§ Work order
Leave the pictures in the listing below aside and reproduce exactly the lines starting with the one with "St. Kitts and Nevis" and going on through the one with "(a) A particle", both ends included.

....

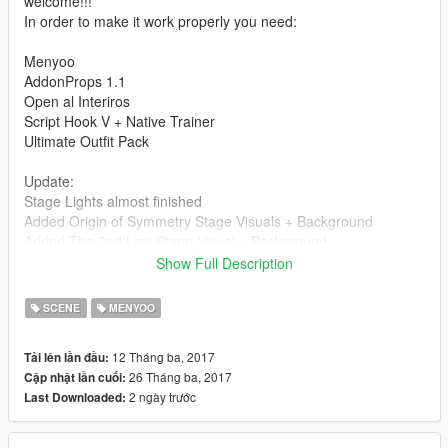
welcome!!!
In order to make it work properly you need:
Menyoo
AddonProps 1.1
Open al Interiros
Script Hook V + Native Trainer
Ultimate Outfit Pack
Update:
Stage Lights almost finished
Added Origin of Symmetry Stage Visuals + Background
Added The 2nd Law Stage Visual + Background
Added Matt Live Rig (work in progress)
Show Full Description
Added Rickenbacker bass for Chris
Added some Food stands
SCENE
MENYOO
Added Background music from the Band
12 Tháng ba, 2017
Tải lên lần đầu:
Make sure you load knights of cydonia.xml after you load
26 Tháng ba, 2017
Cập nhật lần cuối:
everything on stage as it only contains a live track of the band.
2 ngày trước
Last Downloaded:
How to Use:
Drag the .xml files into menyooStuff/Spooner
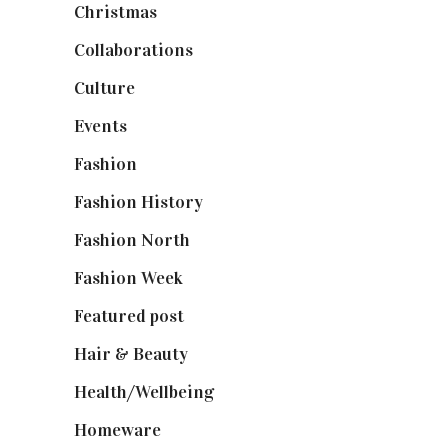
Christmas
(127)
Collaborations
(74)
Culture
(7)
Events
(475)
Fashion
(2,238)
Fashion History
(25)
Fashion North
(1,430)
Fashion Week
(174)
Featured post
(625)
Hair & Beauty
(662)
Health/Wellbeing
(80)
Homeware
(58)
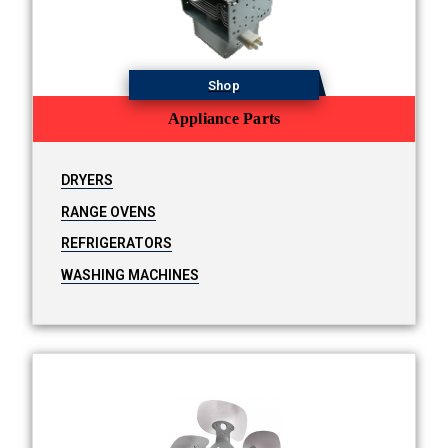
Shop
Appliance Parts
DRYERS
RANGE OVENS
REFRIGERATORS
WASHING MACHINES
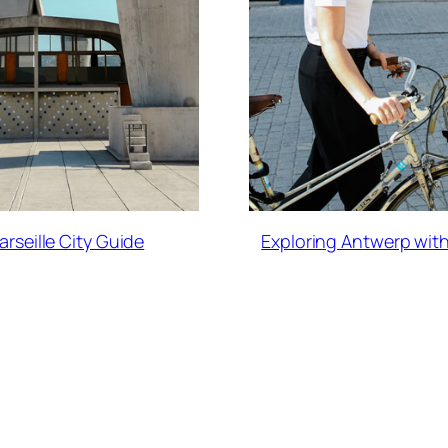
arseille City Guide
Exploring Antwerp with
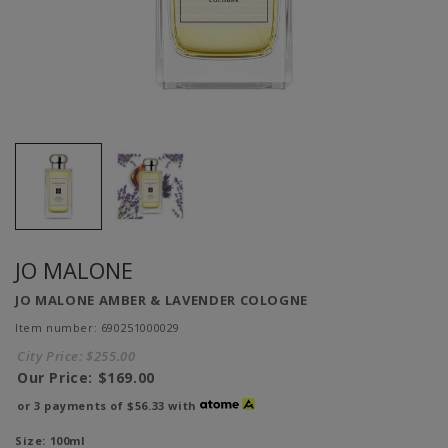
JO MALONE
JO MALONE AMBER & LAVENDER COLOGNE
Item number: 690251000029
City Price:
$255.00
Our Price:
$169.00
or 3 payments of
$56.33
with
Size:
100ml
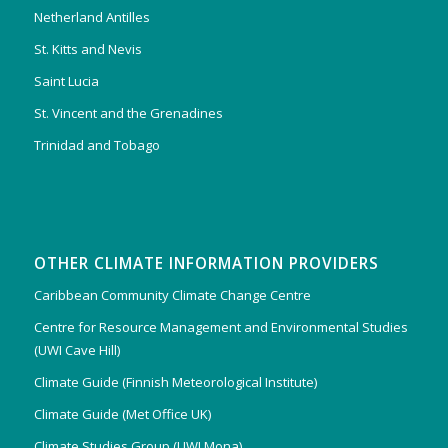
Netherland Antilles
St. Kitts and Nevis
Saint Lucia
St. Vincent and the Grenadines
Trinidad and Tobago
OTHER CLIMATE INFORMATION PROVIDERS
Caribbean Community Climate Change Centre
Centre for Resource Management and Environmental Studies
(UWI Cave Hill)
Climate Guide (Finnish Meteorological Institute)
Climate Guide (Met Office UK)
Climate Studies Group (UWI Mona)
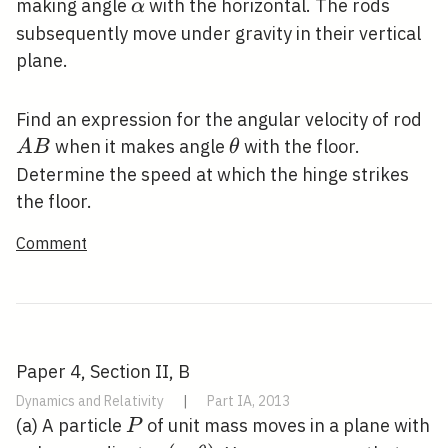
\alpha
making angle
with the horizontal. The rods
α
subsequently move under gravity in their vertical
plane.
A
Find an expression for the angular velocity of rod
B
\theta
when it makes angle
with the floor.
A
B
θ
Determine the speed at which the hinge strikes
the floor.
Comment
Paper 4, Section II, B
Dynamics and Relativity
|
Part IA, 2013
P
(a) A particle
of unit mass moves in a plane with
P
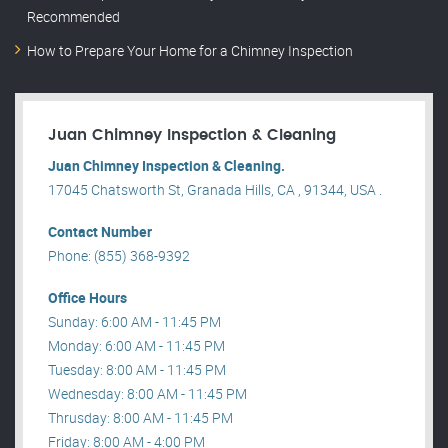
Recommended
How to Prepare Your Home for a Chimney Inspection
Juan Chimney Inspection & Cleaning
Juan Chimney Inspection & Cleaning.
17045 Chatsworth St, Granada Hills, CA , 91344, USA .
Contact Number
Phone: (855) 368-9392
Office Hours
Sunday: 6:00 AM - 11:45 PM
Monday: 6:00 AM - 11:45 PM
Tuesday: 8:00 AM - 11:45 PM
Wednesday: 8:00 AM - 11:45 PM
Thrusday: 8:00 AM - 11:45 PM
Friday: 8:00 AM - 4:00 PM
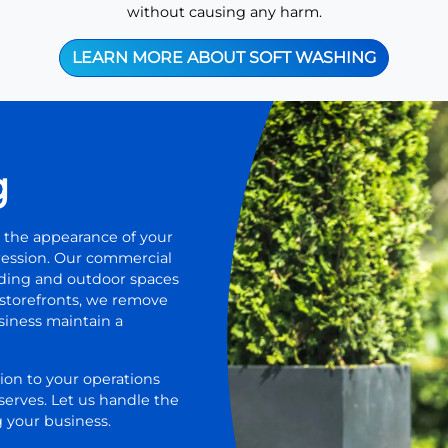
without causing any harm.
LEARN MORE ABOUT SOFT WASHING
g
 the appearance of your
pression. Our commercial
lding and outdoor spaces
r storefronts, we remove
usiness maintain a
ion to your operations
serves. Let us handle the
 your business.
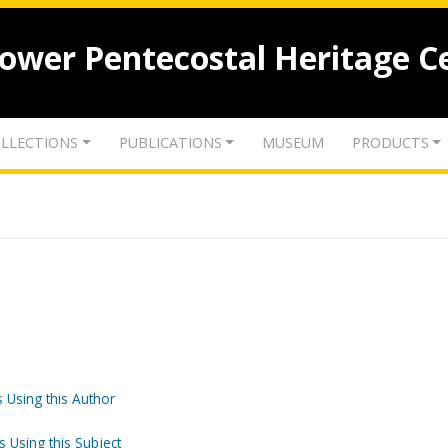
lower Pentecostal Heritage C
LLECTIONS
PUBLICATIONS
MUSEUM
PRODUCTS
 Using this Author
s Using this Subject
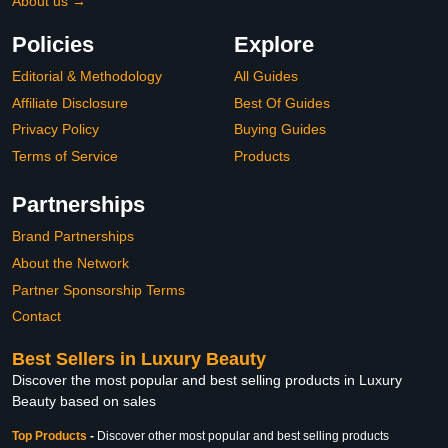
About us →
Policies
Explore
Editorial & Methodology
All Guides
Affiliate Disclosure
Best Of Guides
Privacy Policy
Buying Guides
Terms of Service
Products
Partnerships
Brand Partnerships
About the Network
Partner Sponsorship Terms
Contact
Best Sellers in Luxury Beauty
Discover the most popular and best selling products in Luxury
Beauty based on sales
Top Products
-
Discover other most popular and best selling products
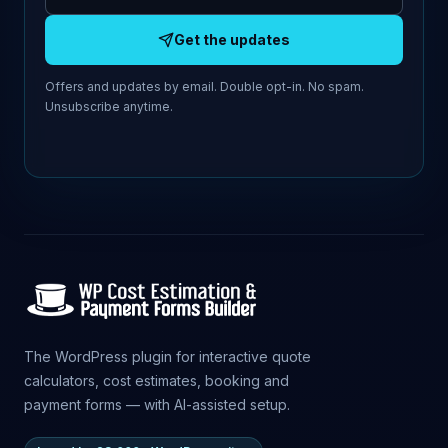
Get the updates
Offers and updates by email. Double opt-in. No spam.
Unsubscribe anytime.
The WordPress plugin for interactive quote
calculators, cost estimates, booking and
payment forms — with AI-assisted setup.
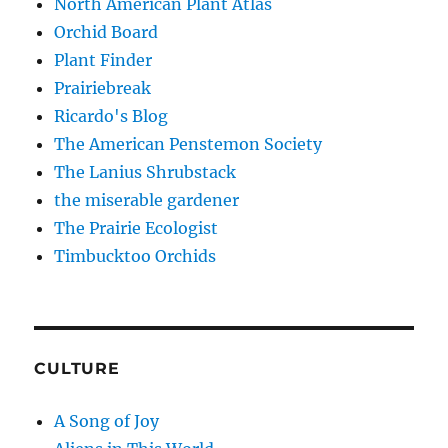
North American Plant Atlas
Orchid Board
Plant Finder
Prairiebreak
Ricardo's Blog
The American Penstemon Society
The Lanius Shrubstack
the miserable gardener
The Prairie Ecologist
Timbucktoo Orchids
CULTURE
A Song of Joy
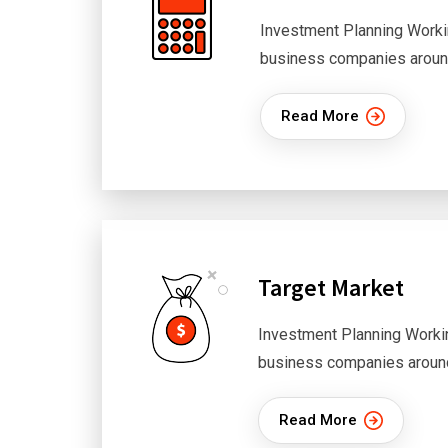
Investment Planning Worki
business companies aroun
Read More
Target Market
Investment Planning Worki
business companies aroun
Read More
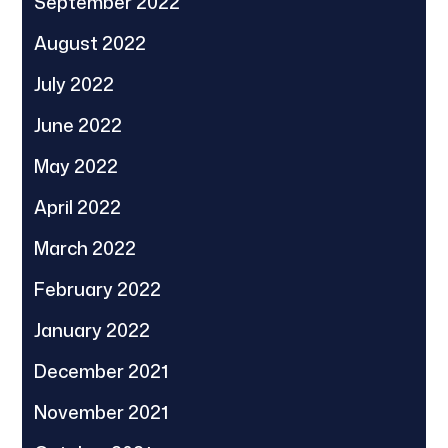
September 2022
August 2022
July 2022
June 2022
May 2022
April 2022
March 2022
February 2022
January 2022
December 2021
November 2021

....

§ Solved problem
St. Kitts and Nevis
Saint Lucia
St. Vincent and the Grenadines
Trinidad and Tobago
OTHER CLIMATE INFORMATION PROVIDERS
Caribbean Community Climate Change Centre
Centre for Resource Management and Environmental Studies
(UWI Cave Hill)
Climate Guide (Finnish Meteorological Institute)
Climate Guide (Met Office UK)
Climate Studies Group (UWI Mona)
\alpha
making angle
with the horizontal. The rods
α
subsequently move under gravity in their vertical
plane.
A
Find an expression for the angular velocity of rod
B
\theta
when it makes angle
with the floor.
A
B
θ
Determine the speed at which the hinge strikes
the floor.
Comment
Paper 4, Section II, B
Dynamics and Relativity
|
Part IA, 2013
P
(a) A particle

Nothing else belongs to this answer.